Most troublingly, like many an over-exuberant liberal foreign-policy thinker before him, Mr. Obama seems mystically convinced of the world-transforming power of simple Yankee good will. After his first visit to Iraq, he writes, he was most impressed by American rebuilding efforts and how they exemplified “that unique quality of American optimism that everywhere was on display—the absence of cynicism despite the danger, sacrifice, and seemingly interminable setbacks, the insistence that at the end of the day our actions would result in a better life for a nation of people we barely knew.”
Ever the pragmatist, Mr. Obama shares another perspective on the Iraqi debacle: One of his staffers on the same junket spoke with a major who tersely offered a one-word plan for improving conditions on the ground: “Leave.” Mr. Obama concludes that, try as he might, “I cannot honestly say that I am optimistic about Iraq’s short-term prospects.”

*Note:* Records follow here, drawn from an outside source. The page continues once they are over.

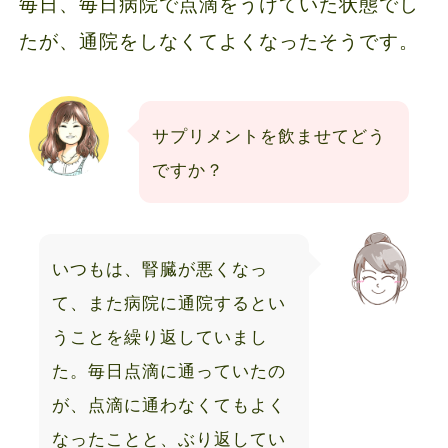
毎日、毎日病院で点滴をうけていた状態でし
たが、通院をしなくてよくなったそうです。
サプリメントを飲ませてどう
ですか？
いつもは、腎臓が悪くなっ
て、また病院に通院するとい
うことを繰り返していまし
た。毎日点滴に通っていたの
が、点滴に通わなくてもよく
なったことと、ぶり返してい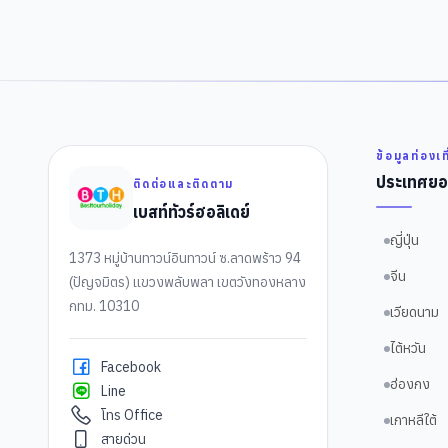
ข้อมูลท่องเท
ประเทศยอ
ติดต่อและติดตาม
เบสท์ทัวร์ฮอลิเดย์
ญี่ปุ่น
1373 หมู่บ้านทาวน์อินทาวน์ ซ.ลาดพร้าว 94
จีน
(ปัญจมิตร) แขวงพลับพลา เขตวังทองหลาง
กทม. 10310
เวียดนาม
ไต้หวัน
Facebook
ฮ่องกง
Line
โทร Office
เกาหลีใต้
สายด่วน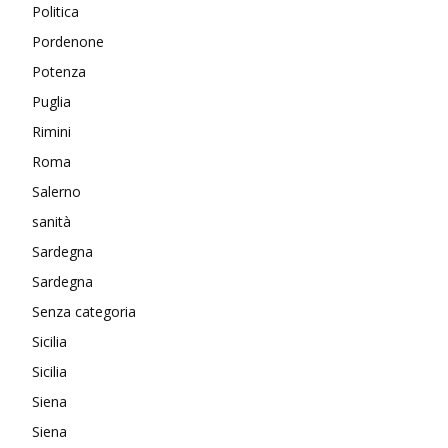
Politica
Pordenone
Potenza
Puglia
Rimini
Roma
Salerno
sanità
Sardegna
Sardegna
Senza categoria
Sicilia
Sicilia
Siena
Siena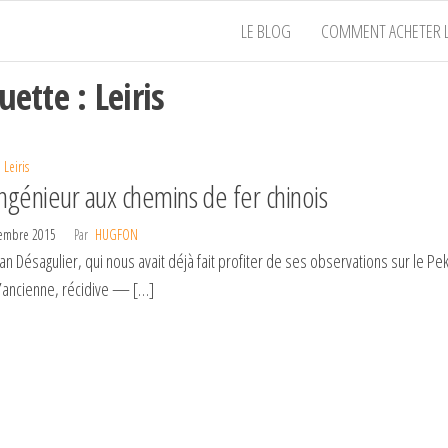
LE BLOG
COMMENT ACHETER L
quette :
Leiris
Leiris
ngénieur aux chemins de fer chinois
tembre 2015
Par
HUGFON
ian Désagulier, qui nous avait déjà fait profiter de ses observations sur le P
l’ancienne, récidive — […]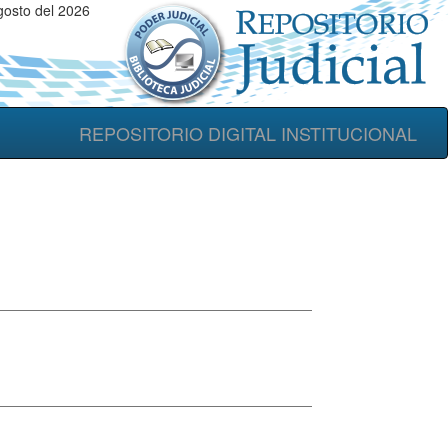
gosto del 2026
REPOSITORIO DIGITAL INSTITUCIONAL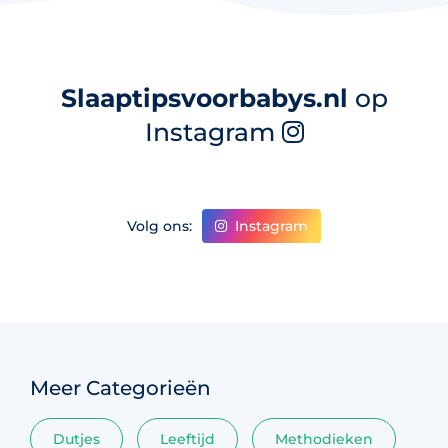
Slaaptipsvoorbabys.nl
op
Instagram
Instagram
Volg ons:
Meer Categorieën
Dutjes
Leeftijd
Methodieken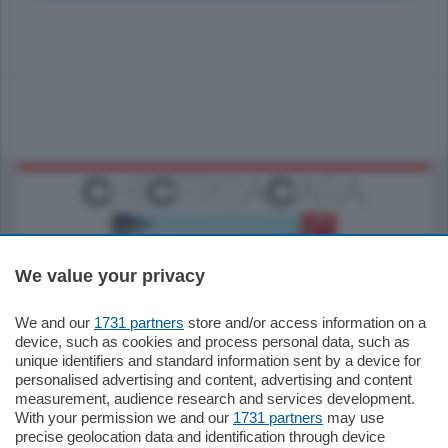
We value your privacy
We and our
1731 partners
store and/or access information on a
770.000
€
device, such as cookies and process personal data, such as
unique identifiers and standard information sent by a device for
Como - Como
personalised advertising and content, advertising and content
Plurilocale
measurement, audience research and services development.
in zona residenziale e tranquilla,
With your permission we and our
1731 partners
may use
proponiamo prestigioso e luminoso
precise geolocation data and identification through device
appartamento all'ultimo piano di uno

But American optimism—or the temporary lack thereof—is woefully beside the point at this stage of the Iraq occupation. What we need is a concrete plan to stop the hemorrhaging. Sadly, Mr. Bush’s Iraq adventure is a tragedy ill-suited to Mr. Obama’s analytic scheme: all audacity, no hope. Though his book confidently recaptures many fields of moral argument for principled liberals—a stirring spectacle in itself, and well worth the price of admission—in the most urgent realm of debate, it leaves the main arguments scarcely begun.
Chris Lehmann is an editor at CQ Weekly and the author of Revolt of the Masscult (Prickly Paradigm).